Yesterday I decided to finally have the slow leak in my back tire fixed, so I grabbed Orphan Black and Philosophy on my way out the door, expecting to spend some time waiting at the tire store.
As it turns out, someone must have it out for me, as the guys ended up pulling five nails and screws out of three of my tires, rather than the two out of the one tire I already knew about. So I was there for a while. Sitting on the display floor rather than the tiny, coffin-like waiting room with its blaring TV, because that’s how I roll. (Actually, the guys were freaked out that I was sitting on the floor and brought me a chair after a few minutes. But still.)
Now Orphan Black and its hard science fiction based squarely in genetics, epigenetics, and nurture v. nature, is so obviously up my alley that the only question I have is how I managed to not watch it until this year? Despite my obsession, my discovery of this book was a happy accident: it was facing me on the shelf next to the Minecraft books at the library. With two kids, aged seven and eleven, I spend a lot of time in the Minecraft section(s) of the library.
The Pop Culture and Philosophy series is such a fantastic idea that I’ve spent a lot of time looking at their available titles and considering how many will have to be added to my to-read list. (The books on Buffy, Justified, Philip K. Dick, and Sherlock Holmes are on my short list.
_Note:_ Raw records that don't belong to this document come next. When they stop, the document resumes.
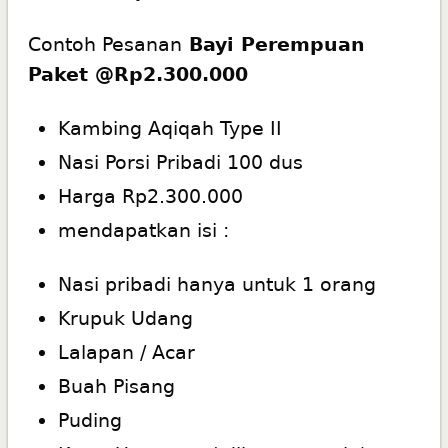
Contoh Pesanan
Bayi Perempuan
Paket @Rp2.300.000
Kambing Aqiqah Type II
Nasi Porsi Pribadi 100 dus
Harga Rp2.300.000
mendapatkan isi :
Nasi pribadi hanya untuk 1 orang
Krupuk Udang
Lalapan / Acar
Buah Pisang
Puding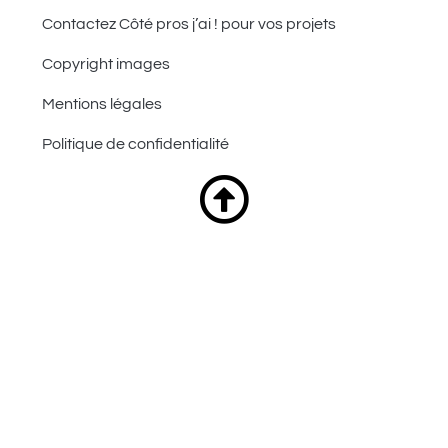
Contactez Côté pros j’ai ! pour vos projets
Copyright images
Mentions légales
Politique de confidentialité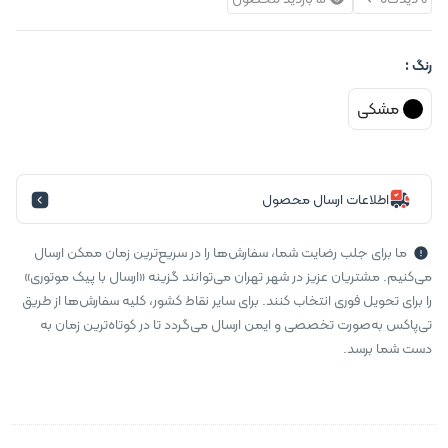
رنگ :
مشکی
اطلاعات ارسال محصول
ما برای جلب رضایت شما، سفارش‌ها را در سریع‌ترین زمان ممکن ارسال
می‌کنیم. مشتریان عزیز در شهر تهران می‌توانند گزینه «ارسال با پیک موتوری»
را برای تحویل فوری انتخاب کنند. برای سایر نقاط کشور، کلیه سفارش‌ها از طریق
تی‌پاکس به‌صورت تخصصی و ایمن ارسال می‌گردد تا در کوتاه‌ترین زمان به
دست شما برسد.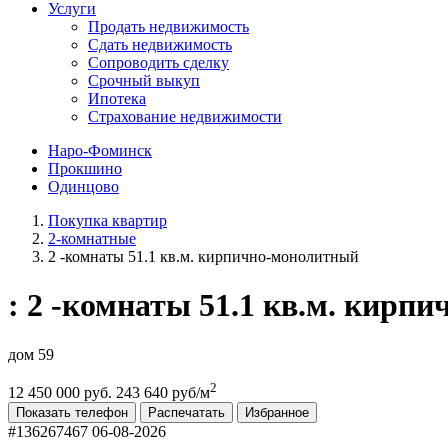
Услуги
Продать недвижимость
Сдать недвижимость
Сопроводить сделку
Срочный выкуп
Ипотека
Страхование недвижимости
Наро-Фоминск
Прокшино
Одинцово
Покупка квартир
2-комнатные
2 -комнаты 51.1 кв.м. кирпично-монолитный
: 2 -комнаты 51.1 кв.м. кирп
дом 59
2
12 450 000 руб.
243 640 руб/м
Показать телефон
Распечатать
Избранное
#136267467
06-08-2026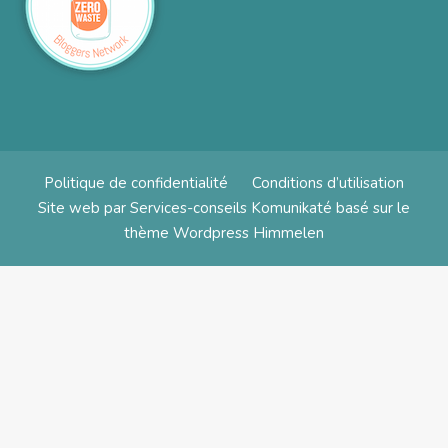
Politique de confidentialité
Conditions d’utilisation
Site web par
Services-conseils Komunikaté
basé sur le
thème Wordpress
Himmelen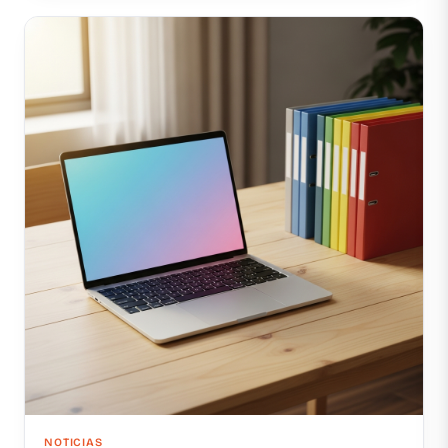
NOTICIAS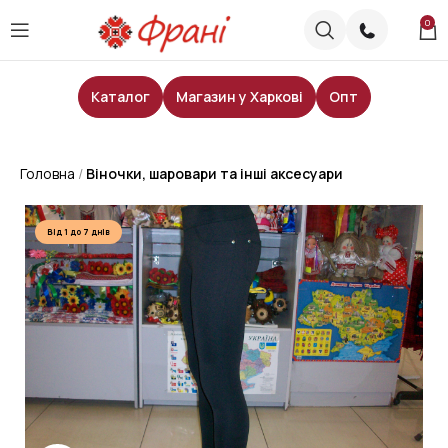
0
Каталог
Магазин у Харкові
Опт
Головна
Віночки, шаровари та інші аксесуари
Від 1 до 7 днів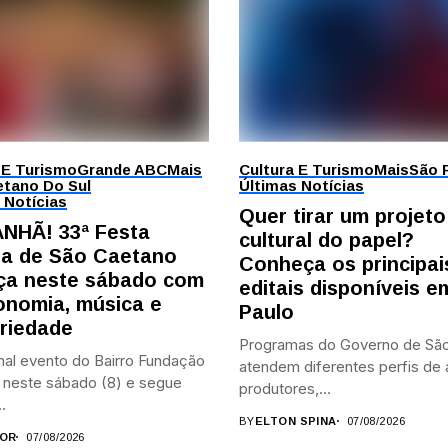
 E Turismo
Grande ABC
Mais
Cultura E Turismo
Mais
São 
tano Do Sul
Últimas Notícias
 Notícias
Quer tirar um projeto
NHÃ! 33ª Festa
cultural do papel?
ana de São Caetano
Conheça os principai
a neste sábado com
editais disponíveis 
onomia, música e
Paulo
ariedade
Programas do Governo de São
nal evento do Bairro Fundação
atendem diferentes perfis de a
neste sábado (8) e segue
produtores,...
.
BY
ELTON SPINA
07/08/2026
OR
07/08/2026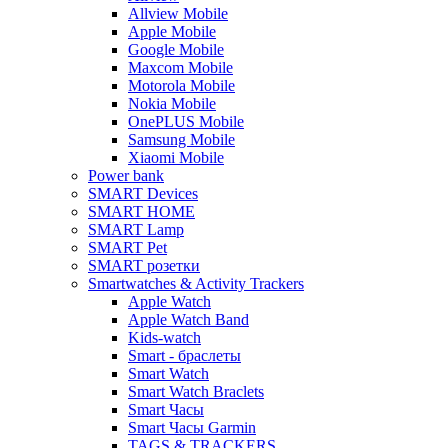
Allview Mobile
Apple Mobile
Google Mobile
Maxcom Mobile
Motorola Mobile
Nokia Mobile
OnePLUS Mobile
Samsung Mobile
Xiaomi Mobile
Power bank
SMART Devices
SMART HOME
SMART Lamp
SMART Pet
SMART розетки
Smartwatches & Activity Trackers
Apple Watch
Apple Watch Band
Kids-watch
Smart - браслеты
Smart Watch
Smart Watch Braclets
Smart Часы
Smart Часы Garmin
TAGS & TRACKERS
The long list is… long.) It’s a collection of essays on the show by different philosophers (all clearly fans) examining the show while discussing everything from the purpose of life to the ethics and legality of patenting genetic information.
Now, I may have had two hours to read it, but I’m only about a third of the way in. (Reading in the tire store lobby has its pluses and minuses.) So far, my favorite essay is still the first, “Fearfully and Wonderfully Made,” which examines the “non-identity problem.” This issue is complicated and has many potential implications, but what it basically boils down to is this: Do future individuals have moral case for injury if the act that caused them harm also resulted in their very existence? As in the case of the show: Could Kira say that she was wronged by Sarah’s decision to have her at such a young age, in such unstable conditions, since without that decision, Kira would not exist? Or can the clones say that they were wronged by being engineered with genes designed to make them sterile that also caused respiratory disease in the Leda clones and cognitive disease in the Castor clones, since without those genes they would not be them, or might never have existed at all? It’s an intriguing essay which ends with the beautiful line: “Our lives are fearfully and wonderfully made, by our own two hands, one day at a time.”
If I were ever to get a text tattoo, that quote would be high in the ranks of contenders.
What about you? What’s your favorite mix of philosophy and science fiction? And, more importantly, who’s your favorite clone?